Abstract Date: 4/8/2014

Author(s):
Eric M. Thompson, MD (Toronto, Canada)
Michael Taylor, MD, PhD (Toronto)

Introduction

Medulloblastoma is now acknowledged to comprise 4 distinct molecular subgroups (WNT, SHH, Group 3, and Group 4) that are clinically and genetically distinct. Traditionally, increased extent of resection (EOR) has been associated with improved prognosis for medulloblastoma. This study sought to determine the clinical importance of EOR and metastatic stage by medulloblastoma subgroup.


Methods

Medulloblastoma subgroup affiliation was determined using nanosString profiling. Extent of resection was classified as gross total (GTR), near total (NTR,<1.5cm2), or subtotal (STR,≥1.5cm2) based on post-operative contrast-enhanced CT or MRI. Presence (M+) or absence (M0) of metastases was determined at initial staging. Mantel-Cox log-rank was used to compare overall survival (OS) and ANOVA to compare EOR.


Results

We analyzed 518 medulloblastoma samples: 55 WNT, 150 SHH, 108 Group 3, and 205 Group 4. There was no difference in distribution of GTR, NTR, STR between the 4 subgroups (P=0.3126). Increased EOR was associated with increased OS only in Group 4 patients (P=0.0118). For the M0 subset of patients, EOR was associated with OS only in Group 4 patients (P=0.0055).

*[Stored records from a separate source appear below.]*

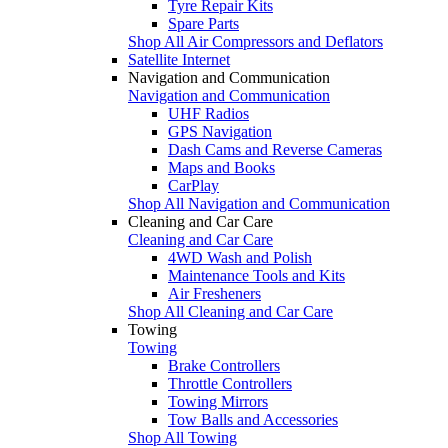
Tyre Repair Kits
Spare Parts
Shop All Air Compressors and Deflators
Satellite Internet
Navigation and Communication
Navigation and Communication
UHF Radios
GPS Navigation
Dash Cams and Reverse Cameras
Maps and Books
CarPlay
Shop All Navigation and Communication
Cleaning and Car Care
Cleaning and Car Care
4WD Wash and Polish
Maintenance Tools and Kits
Air Fresheners
Shop All Cleaning and Car Care
Towing
Towing
Brake Controllers
Throttle Controllers
Towing Mirrors
Tow Balls and Accessories
Shop All Towing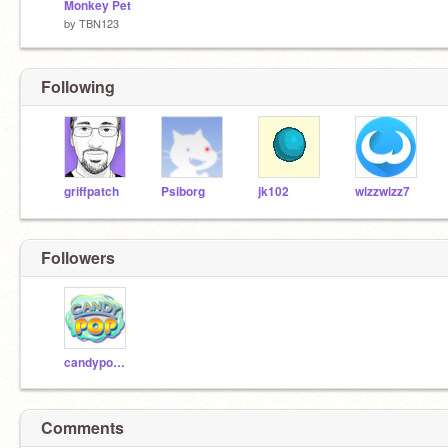
Monkey Pet
by
TBN123
Following
griffpatch
Psiborg
jk102
wizzwizz7
Followers
candypop257
Comments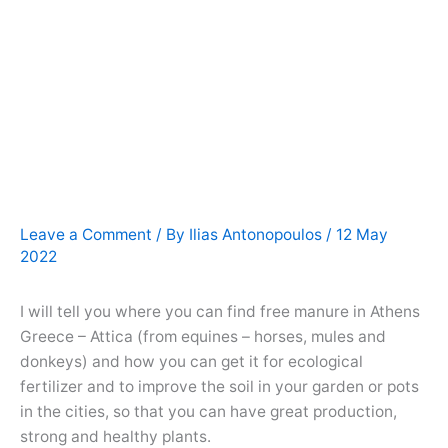
Leave a Comment
/ By
Ilias Antonopoulos
/
12 May
2022
I will tell you where you can find free manure in Athens
Greece – Attica (from equines – horses, mules and
donkeys) and how you can get it for ecological
fertilizer and to improve the soil in your garden or pots
in the cities, so that you can have great production,
strong and healthy plants.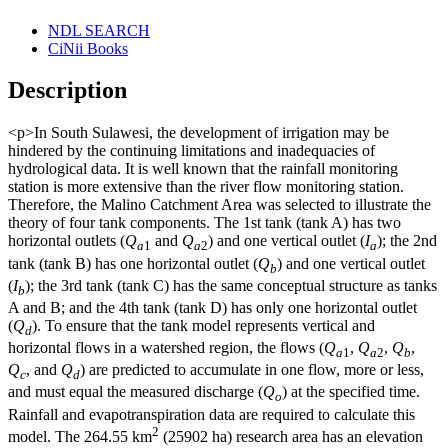
NDL SEARCH
CiNii Books
Description
<p>In South Sulawesi, the development of irrigation may be
hindered by the continuing limitations and inadequacies of
hydrological data. It is well known that the rainfall monitoring
station is more extensive than the river flow monitoring station.
Therefore, the Malino Catchment Area was selected to illustrate the
theory of four tank components. The 1st tank (tank A) has two
horizontal outlets (
Q
and
Q
) and one vertical outlet (
I
); the 2nd
a
1
a
2
a
tank (tank B) has one horizontal outlet (
Q
) and one vertical outlet
b
(
I
); the 3rd tank (tank C) has the same conceptual structure as tanks
b
A and B; and the 4th tank (tank D) has only one horizontal outlet
(
Q
). To ensure that the tank model represents vertical and
d
horizontal flows in a watershed region, the flows (
Q
,
Q
,
Q
,
a
1
a
2
b
Q
, and
Q
) are predicted to accumulate in one flow, more or less,
c
d
and must equal the measured discharge (
Q
) at the specified time.
o
Rainfall and evapotranspiration data are required to calculate this
2
model. The 264.55 km
(25902 ha) research area has an elevation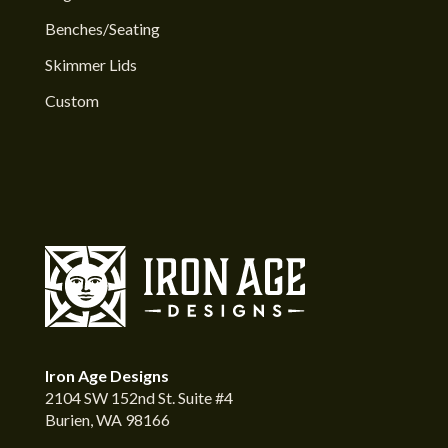
Benches/Seating
Skimmer Lids
Custom
Iron Age Designs
2104 SW 152nd St. Suite #4
Burien, WA 98166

Extent of resection had no impact on OS in patients with metastasis (M+) regardless of subgroup. M+ patients had a worse OS than M0 patients in the SHH group (P=0.0191) and Group 4 (P=0.0455).


Conclusions

Obtaining a GTR has prognostic significance only in Group 4 patients. Intraoperative medulloblastoma subgrouping will guide surgical resection in the near future. EOR has no impact on M+ patients regardless of subgroup and aggressive surgical resection should not be attempted at the cost of potential morbidity.